Index usage in $lookup

I’m seeing two ‘strange’ behaviours when using $lookup.

  1. Index not being used when the local field is a dot path
  2. Index not being used unless there’s a $limit stage beforehand

Both cases use the same two collections:
survey (has 3,000 documents):

{ attributes.personId: 123 }

person (has 250,000 documents):

{ attributes.personId: 123, attributes.name: "Marvin" }

attributes.personId has a unique index on it.

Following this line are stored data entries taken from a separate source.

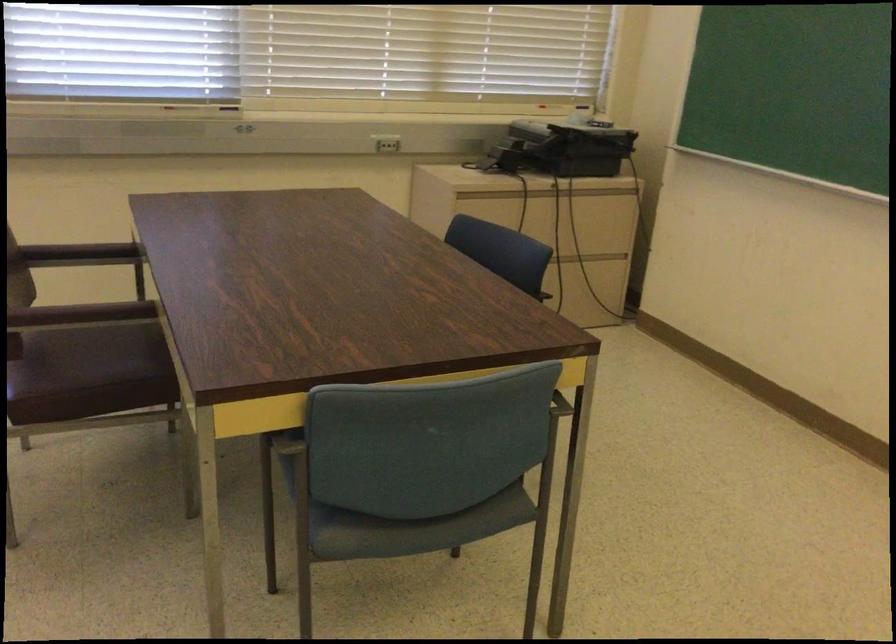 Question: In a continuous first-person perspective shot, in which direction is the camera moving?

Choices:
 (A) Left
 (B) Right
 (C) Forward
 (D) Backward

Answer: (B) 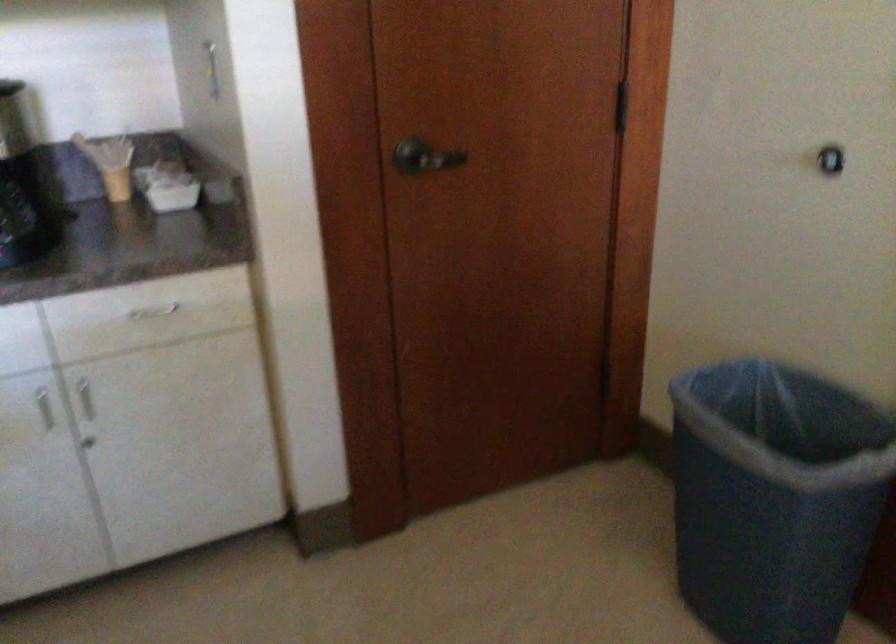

1. Index not being used when local field is a dot path
When running the following pipeline on survey, the unique index isn’t used:

[
  {
    $lookup: {
      from: "person",
      localField: "attributes.personId",
      foreignField: "attributes.personId",
      as: "person"
    }
  }
]

But if I do this, it is (sort of, see point 2):

[
  {
    $project: {
      personId: "$attributes.personId"
    }
  },
  {
    $lookup: {
      from: "person",
      localField: "personId",
      foreignField: "attributes.personId",
      as: "person"
    }
  }
]

2. Index not being used unless there’s a $limit stage beforehand
Even with the $project the index isn’t used unless I put a $limit stage beforehand:

[
  {
    $project: {
      personId: "$attributes.personId"
    }
  },
  { $limit: 50000 },
  {
    $lookup: {
      from: "person",
      localField: "personId",
      foreignField: "attributes.personId",
      as: "person"
    }
  }
]

Now, the unique index is used and the query flies along.

The index isn’t used with localField: "attributes.personId" even with the $limit stage.

Is this all expected behaviour?!

(Note: I want to use this query periodically to get names into the surveys so I’m not using lookups all the time when querying)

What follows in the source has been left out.